# New to cichlids..



## hideandseek (Jul 22, 2009)

So I recently purchased a 38 gallon tank to put up in my room when I go off to college this fall. I knew that I wanted to do cichlids, so I talked with some of the other guys that will live at the house with me and they informed me that the water there is pretty hard. Hearing this made me decide on Africans over South Americans and ever since I've been doing some research and I've read one book on cichlid keeping. I'm planning on doing a course sand substrate with rocks to make caves and hiding places. However, I'm having trouble deciding on which cichlids I'm going to keep. Since this is my first cichlid tank, I was thinking about staying away from Mbunas and going with Tanganyika cichlids.
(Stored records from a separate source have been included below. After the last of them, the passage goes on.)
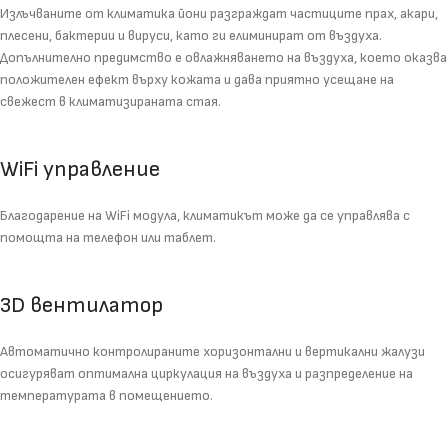
Излъчваните от климатика йони разграждат частиците прах, акари,
плесени, бактерии и вируси, като ги елиминират от въздуха.
Допълнително предимство е овлажняването на въздуха, което оказва
положителен ефект върху кожата и дава приятно усещане на
свежест в климатизираната стая.
WiFi управление
Благодарение на WiFi модула, климатикът може да се управлява с
помощта на телефон или таблет.
3D вентилатор
Автоматично контролираните хоризонтални и вертикални жалузи
осигуряват оптимална циркулация на въздуха и разпределение на
температурата в помещението.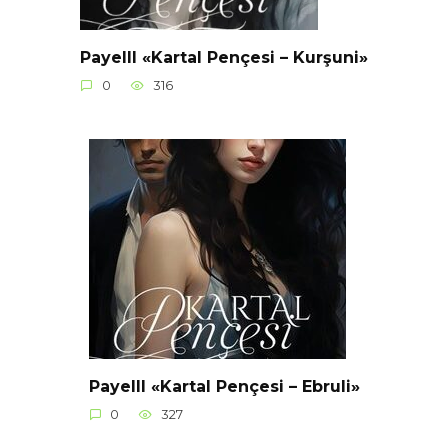
Payelll «Kartal Pençesi – Kurşuni»
0
316
Payelll «Kartal Pençesi – Ebruli»
0
327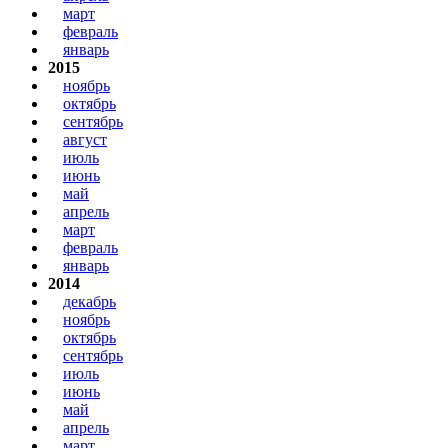
март
февраль
январь
2015
ноябрь
октябрь
сентябрь
август
июль
июнь
май
апрель
март
февраль
январь
2014
декабрь
ноябрь
октябрь
сентябрь
июль
июнь
май
апрель
март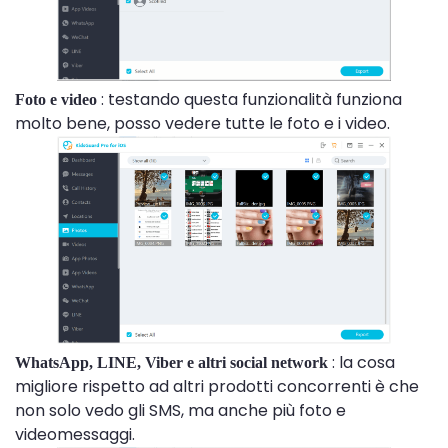
: testando questa funzionalità funziona
Foto e video
molto bene, posso vedere tutte le foto e i video.
: la cosa
WhatsApp, LINE, Viber e altri social network
migliore rispetto ad altri prodotti concorrenti è che
non solo vedo gli SMS, ma anche più foto e
videomessaggi.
The problem is, many of the pet/fish stores around me don't sell much other than electric blue johanniis or yellow labs when it comes to Africans. I know I want a few frontosas if I can (though they get huge, dont they?), but what else can I get for my 38 that will go with them and be somewhat easy to obtain? I was hoping some Marlieri cichlids (Julidochromis marlieri) would go nice with them. I would also like something that breeds rather easily, I always loved raising fry in my other tanks and if I could find a buyer for the fry some extra cash at college wouldn't be too bad.

Any help is greatly appreciated!


----------



## lotsofish (Feb 28, 2008)

If you are anywhere near Chicago, the best place to get fish would be from GCCA members. Check out their website:
http://www.gcca.net/index.htm


----------



## sweetsummerrose (Mar 11, 2008)

Frontosas are definitely going to get way too big for a 38gallon, probably nothing less than a 90g preferably larger. I would recommend staying with something small for that size tank, more along the lines of dwarf cichlids. Good luck!


----------



## GoofBoy (Jul 3, 2007)

> Frontosas are definitely going to get way too big for a 38gallon, probably nothing less than a 90g preferably larger. I would recommend staying with something small for that size tank, more along the lines of dwarf cichlids. Good luck!
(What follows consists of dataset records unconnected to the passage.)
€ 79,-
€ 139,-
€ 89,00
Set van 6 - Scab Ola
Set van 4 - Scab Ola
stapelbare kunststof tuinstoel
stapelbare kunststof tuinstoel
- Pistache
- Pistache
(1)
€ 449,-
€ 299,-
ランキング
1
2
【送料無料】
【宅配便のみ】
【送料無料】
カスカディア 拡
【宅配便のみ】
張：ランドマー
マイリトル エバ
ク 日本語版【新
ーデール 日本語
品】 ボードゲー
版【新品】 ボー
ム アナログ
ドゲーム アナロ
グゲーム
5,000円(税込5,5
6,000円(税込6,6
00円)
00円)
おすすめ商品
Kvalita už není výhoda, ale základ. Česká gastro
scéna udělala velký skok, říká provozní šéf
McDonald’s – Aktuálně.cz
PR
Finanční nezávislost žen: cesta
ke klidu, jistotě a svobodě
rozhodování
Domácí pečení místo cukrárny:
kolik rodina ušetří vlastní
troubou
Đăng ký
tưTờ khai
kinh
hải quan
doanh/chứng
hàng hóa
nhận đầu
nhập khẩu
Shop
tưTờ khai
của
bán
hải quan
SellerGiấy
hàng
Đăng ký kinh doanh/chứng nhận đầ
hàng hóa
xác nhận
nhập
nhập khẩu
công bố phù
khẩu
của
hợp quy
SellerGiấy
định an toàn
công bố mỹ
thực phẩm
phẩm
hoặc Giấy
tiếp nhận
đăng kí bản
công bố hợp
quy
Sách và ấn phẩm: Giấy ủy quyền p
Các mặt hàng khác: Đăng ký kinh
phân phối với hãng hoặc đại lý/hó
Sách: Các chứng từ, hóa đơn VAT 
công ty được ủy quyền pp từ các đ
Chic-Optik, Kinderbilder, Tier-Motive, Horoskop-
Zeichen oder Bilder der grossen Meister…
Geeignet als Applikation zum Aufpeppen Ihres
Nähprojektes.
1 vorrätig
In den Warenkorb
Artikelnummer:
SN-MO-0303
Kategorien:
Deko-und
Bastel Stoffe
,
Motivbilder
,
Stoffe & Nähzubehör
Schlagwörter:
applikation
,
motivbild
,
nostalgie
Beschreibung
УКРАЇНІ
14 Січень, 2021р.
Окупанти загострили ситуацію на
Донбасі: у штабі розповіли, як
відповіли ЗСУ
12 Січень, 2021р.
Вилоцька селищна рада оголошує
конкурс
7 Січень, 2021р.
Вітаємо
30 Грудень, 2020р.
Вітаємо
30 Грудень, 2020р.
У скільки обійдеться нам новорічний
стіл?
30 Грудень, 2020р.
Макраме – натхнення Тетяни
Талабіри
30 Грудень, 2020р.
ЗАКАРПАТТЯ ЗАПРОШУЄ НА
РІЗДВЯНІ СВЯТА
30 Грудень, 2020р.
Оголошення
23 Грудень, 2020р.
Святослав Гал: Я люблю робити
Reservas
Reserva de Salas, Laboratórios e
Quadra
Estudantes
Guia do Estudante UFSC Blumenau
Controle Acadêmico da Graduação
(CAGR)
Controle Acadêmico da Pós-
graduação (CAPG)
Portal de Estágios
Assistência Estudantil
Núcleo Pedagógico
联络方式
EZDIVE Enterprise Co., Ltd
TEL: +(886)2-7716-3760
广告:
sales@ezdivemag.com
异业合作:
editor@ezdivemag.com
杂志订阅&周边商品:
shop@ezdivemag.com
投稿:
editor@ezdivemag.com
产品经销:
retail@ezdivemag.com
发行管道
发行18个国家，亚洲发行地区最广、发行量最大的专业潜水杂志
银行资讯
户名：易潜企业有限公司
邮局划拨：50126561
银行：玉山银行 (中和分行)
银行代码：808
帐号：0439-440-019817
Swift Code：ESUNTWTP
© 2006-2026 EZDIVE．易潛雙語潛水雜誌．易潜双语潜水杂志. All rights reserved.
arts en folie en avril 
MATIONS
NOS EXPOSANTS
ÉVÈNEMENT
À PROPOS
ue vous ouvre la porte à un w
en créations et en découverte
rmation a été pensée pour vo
+1 - the Fronts are a non-starter in a 38, seriously...

If you are in an area with a good club - I would definitely go that route for getting fish, cheaper and better quality. Please take your time and check out the cookie cutters in the Library.

Planning is half the fun .



> I was hoping some Marlieri cichlids (Julidochromis marlieri) would go nice with them.
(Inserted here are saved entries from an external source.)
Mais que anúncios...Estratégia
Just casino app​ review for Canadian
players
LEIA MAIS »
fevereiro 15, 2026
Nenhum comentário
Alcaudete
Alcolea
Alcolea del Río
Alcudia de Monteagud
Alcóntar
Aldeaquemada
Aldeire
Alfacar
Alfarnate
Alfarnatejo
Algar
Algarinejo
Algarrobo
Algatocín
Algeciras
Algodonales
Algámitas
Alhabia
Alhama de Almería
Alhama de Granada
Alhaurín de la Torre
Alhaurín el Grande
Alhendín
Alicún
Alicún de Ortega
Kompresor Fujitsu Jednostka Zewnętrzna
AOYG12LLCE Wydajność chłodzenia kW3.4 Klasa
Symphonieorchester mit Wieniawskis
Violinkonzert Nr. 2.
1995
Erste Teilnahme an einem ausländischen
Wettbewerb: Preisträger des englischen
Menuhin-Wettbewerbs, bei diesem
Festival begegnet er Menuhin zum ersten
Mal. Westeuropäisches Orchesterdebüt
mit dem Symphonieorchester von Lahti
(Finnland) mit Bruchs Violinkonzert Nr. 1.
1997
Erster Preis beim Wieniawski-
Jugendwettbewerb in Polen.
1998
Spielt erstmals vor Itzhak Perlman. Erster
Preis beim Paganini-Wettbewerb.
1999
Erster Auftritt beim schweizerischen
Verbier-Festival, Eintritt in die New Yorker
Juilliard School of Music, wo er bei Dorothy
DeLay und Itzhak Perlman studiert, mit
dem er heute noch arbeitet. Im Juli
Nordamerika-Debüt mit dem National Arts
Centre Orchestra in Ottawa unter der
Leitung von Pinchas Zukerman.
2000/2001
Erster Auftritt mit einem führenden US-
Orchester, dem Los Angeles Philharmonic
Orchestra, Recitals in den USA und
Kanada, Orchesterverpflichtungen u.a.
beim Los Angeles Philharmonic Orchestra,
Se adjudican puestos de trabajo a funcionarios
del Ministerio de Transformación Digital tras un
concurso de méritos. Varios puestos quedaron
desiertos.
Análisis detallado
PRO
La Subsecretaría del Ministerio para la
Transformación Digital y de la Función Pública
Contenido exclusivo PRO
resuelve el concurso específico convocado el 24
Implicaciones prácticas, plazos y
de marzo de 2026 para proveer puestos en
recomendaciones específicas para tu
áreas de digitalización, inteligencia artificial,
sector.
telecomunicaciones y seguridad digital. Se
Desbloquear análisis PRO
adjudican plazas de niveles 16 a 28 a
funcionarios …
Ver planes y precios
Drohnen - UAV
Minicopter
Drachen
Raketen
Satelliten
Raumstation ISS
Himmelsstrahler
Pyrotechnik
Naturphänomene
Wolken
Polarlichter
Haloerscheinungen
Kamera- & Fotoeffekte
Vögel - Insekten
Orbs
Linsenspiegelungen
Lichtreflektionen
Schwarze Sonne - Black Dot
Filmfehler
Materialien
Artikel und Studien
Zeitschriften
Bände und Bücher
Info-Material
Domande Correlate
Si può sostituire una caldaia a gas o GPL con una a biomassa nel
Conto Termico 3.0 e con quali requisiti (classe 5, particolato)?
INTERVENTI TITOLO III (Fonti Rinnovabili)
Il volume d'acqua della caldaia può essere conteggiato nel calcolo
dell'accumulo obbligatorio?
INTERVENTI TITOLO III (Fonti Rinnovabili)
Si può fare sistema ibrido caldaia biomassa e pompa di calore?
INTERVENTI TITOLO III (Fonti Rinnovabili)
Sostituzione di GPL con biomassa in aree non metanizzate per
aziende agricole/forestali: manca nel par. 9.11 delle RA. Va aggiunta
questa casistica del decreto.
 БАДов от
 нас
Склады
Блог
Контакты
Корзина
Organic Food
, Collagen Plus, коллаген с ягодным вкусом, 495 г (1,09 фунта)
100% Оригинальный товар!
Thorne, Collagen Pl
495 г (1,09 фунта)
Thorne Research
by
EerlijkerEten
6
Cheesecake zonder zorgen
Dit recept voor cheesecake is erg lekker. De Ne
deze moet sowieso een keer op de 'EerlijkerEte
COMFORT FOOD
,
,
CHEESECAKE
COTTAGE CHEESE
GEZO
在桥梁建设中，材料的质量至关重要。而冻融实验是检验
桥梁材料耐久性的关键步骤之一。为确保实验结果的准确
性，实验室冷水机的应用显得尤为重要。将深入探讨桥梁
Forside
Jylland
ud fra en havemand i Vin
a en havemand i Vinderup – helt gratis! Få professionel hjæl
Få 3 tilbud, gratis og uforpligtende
I think I would go with a smaller Julie so I could also go with a shellie group and maybe some Paracyprichromis nigripinnis. Kind of depends on the dimensions of your tank. Again, check ot the cookie cutters and the Tang board.

Good Luck.


----------



## hideandseek (Jul 22, 2009)

Alright so I've done a bit of research and have decided on a potential stocking plan.

3 Julidochromis (1 male 2 female)
Pair Brichardi
Pair Altolamprologus calvus

Based on what I've read about brichardi, they seem easiest to breed of Tangs so I looked at cichlid-forum's profile on them and it listed these other species (among others) as most compatible with them. Then at the suggestion of GoofBoy I checked out the 40 gallon cookie cutter and found that there was a cookie cutter with all of these in it already. What do you think? 
I also read a lot about 38 gallon tanks being too tall so I'm planning on building up some tall rock structures with slate at the back so I can make the most out of the height of my 38.

Also, this tank is going to be put up when I go off to college in Missouri so the GCCA wouldn't be that much of a help. But thanks anyway, they have a lot of good information on that site.


----------



## lotsofish (Feb 28, 2008)

Hey, there is a great group in Missouri. I've never been to their meetings but some of their members come to Champaign for our fish auctions. They are planning an auction on August 16.

See:
http://www.missouriaquariumsociety.com/


----------



## alicem (Jul 26, 2007)

I'm hoping to go to the MASI fish auction in August. 
Are you and your Mr. going too, lotsofish?


----------



## lotsofish (Feb 28, 2008)

We are down-sizing to prepare to move. It would be too much temptation for me.


----------



## MP Aqua (Jan 17, 2009)

If the brichardi form a true pair they will almost certainly kill all the other inhabitants in a tank that size. Just an FYI.


----------



## alicem (Jul 26, 2007)

lotsofish said:


> We are down-sizing to prepare to move. It would be too much temptation for me.


Aw, shoot, that's tough! 
opcorn: 
pm me if you have a stray tank to unload *ahchewforcheap* 
:lol: 
Seriously, tho, I'm always looking for more plants.
alicem


----------



## hideandseek (Jul 22, 2009)

MP Aqua said:


> If the brichardi form a true pair they will almost certainly kill all the other inhabitants in a tank that size. Just an FYI.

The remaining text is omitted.